* _Supplied entries_:
──────────

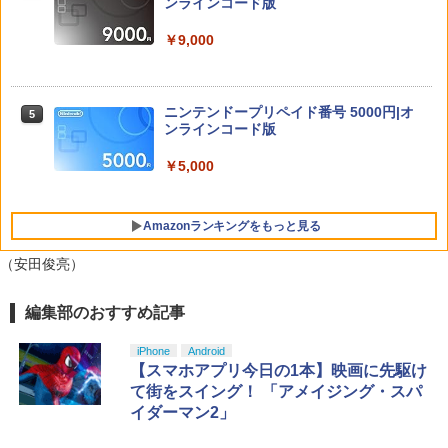
ダービースタリオン2 【Switch2】 POT-
ンラインコード版
u-ray】(マイクロファイバークロス(約20
4
P-AB73A
0mm×200mm)) [ (アニメーション) ]
￥9,000
￥8,582
￥12,540
【中古】アルティメット ヒッツ ドラッ
5
グ オン ドラグーン2 -封印の紅, 背徳の
黒-
ニンテンドープリペイド番号 5000円|オ
5
ンラインコード版
【楽天ブックス限定先着特典+先着特
￥809
5
【新品】【NS2】コットンロックウィズ
5
典】【数量限定グッズ】新劇場版銀魂 -
ユー コットンシリーズ35周年記念特別限
吉原大炎上ー (完全生産限定版)【Blu-ra
￥5,000
定版 [Switch2版][在庫品]
y】(800p 超！B5 角背上製本 絵コンテブ
ック)(アニメ描きおろしイラスト使用ト
￥11,010
ートバッグ(神威・阿伏兎)+描きおろしミ
Amazonランキングをもっと見る
ニキャラステッカー) [ 杉田智和 ]
（安田俊亮）
￥14,850
編集部のおすすめ記事
PlayStation 5 デジタル・エディション
【純正品】Xbox ワイヤレス コントロー
【Amazon.co.jp限定】劇場版モノノ怪
1
1
1
日本語専用 Console Language: Japan
ラー + USB-C® ケーブル
第三章 蛇神 (Amazon.co.jp限定オリジ
ese only (CFI-2200B01)
ナル三方背収納ケース付きコレクション)
iPhone
Android
(オリジナル特典:オリジナル巾着＋メー
￥8,300
【スマホアプリ今日の1本】映画に先駆け
カー特典:【坤と離】二振りの剣、十翼よ
￥55,000
て街をスイング！ 「アメイジング・スパ
り来たる！スタジオ描き下ろしイラスト
イダーマン2」
ボード付) [Blu-ray]
Xbox プリペイドカード 5,000円 デジタ
2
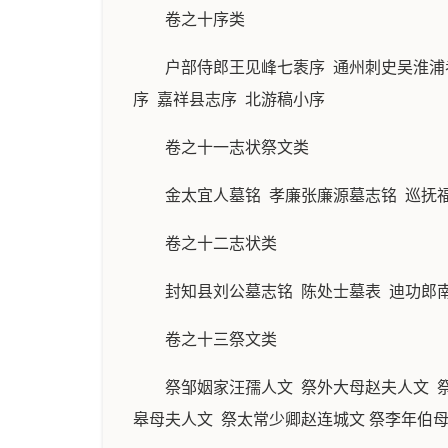
卷之十序类
户部侍郎王见峰七袠序 通州刺史吴淮浦
序 嘉祥县志序 北游稿小序
卷之十一志状祭文类
金太宜人墓铭 孝廉张廉源墓志铭 巡抚
卷之十二志状类
封知县刘公墓志铭 陈处士墓表 迪功郎
卷之十三祭文类
祭邹姻家汪孺人文 祭外大母赵夫人文 
皋母夫人文 祭太常少卿赵连城文 祭李年伯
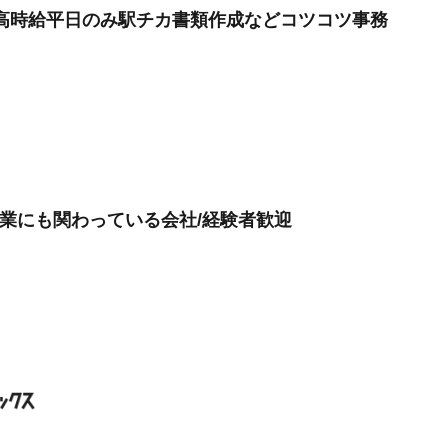
/高時給平日のみ駅チカ書類作成などコツコツ事務
事業にも関わっている会社/経験者歓迎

──────────

* _Exercise goal_: Give back the full listing exactly, with pictures dropped.

* _Exercise output_:
ダービースタリオン2 【Switch2】 POT-
ンラインコード版
u-ray】(マイクロファイバークロス(約20
4
P-AB73A
0mm×200mm)) [ (アニメーション) ]
￥9,000
￥8,582
￥12,540
【中古】アルティメット ヒッツ ドラッ
5
グ オン ドラグーン2 -封印の紅, 背徳の
黒-
ニンテンドープリペイド番号 5000円|オ
5
ンラインコード版
【楽天ブックス限定先着特典+先着特
￥809
5
【新品】【NS2】コットンロックウィズ
5
典】【数量限定グッズ】新劇場版銀魂 -
ユー コットンシリーズ35周年記念特別限
吉原大炎上ー (完全生産限定版)【Blu-ra
￥5,000
定版 [Switch2版][在庫品]
y】(800p 超！B5 角背上製本 絵コンテブ
ック)(アニメ描きおろしイラスト使用ト
￥11,010
ートバッグ(神威・阿伏兎)+描きおろしミ
Amazonランキングをもっと見る
ニキャラステッカー) [ 杉田智和 ]
（安田俊亮）
￥14,850
編集部のおすすめ記事
PlayStation 5 デジタル・エディション
【純正品】Xbox ワイヤレス コントロー
【Amazon.co.jp限定】劇場版モノノ怪
1
1
1
日本語専用 Console Language: Japan
ラー + USB-C® ケーブル
第三章 蛇神 (Amazon.co.jp限定オリジ
ese only (CFI-2200B01)
ナル三方背収納ケース付きコレクション)
iPhone
Android
(オリジナル特典:オリジナル巾着＋メー
￥8,300
【スマホアプリ今日の1本】映画に先駆け
カー特典:【坤と離】二振りの剣、十翼よ
￥55,000
て街をスイング！ 「アメイジング・スパ
り来たる！スタジオ描き下ろしイラスト
イダーマン2」
ボード付) [Blu-ray]
Xbox プリペイドカード 5,000円 デジタ
2
卷之十序类
户部侍郎王见峰七袠序 通州刺史吴淮浦
序 嘉祥县志序 北游稿小序
卷之十一志状祭文类
金太宜人墓铭 孝廉张廉源墓志铭 巡抚
卷之十二志状类
封知县刘公墓志铭 陈处士墓表 迪功郎
卷之十三祭文类
祭邹姻家汪孺人文 祭外大母赵夫人文 
皋母夫人文 祭太常少卿赵连城文 祭李年伯
/高時給平日のみ駅チカ書類作成などコツコツ事務
事業にも関わっている会社/経験者歓迎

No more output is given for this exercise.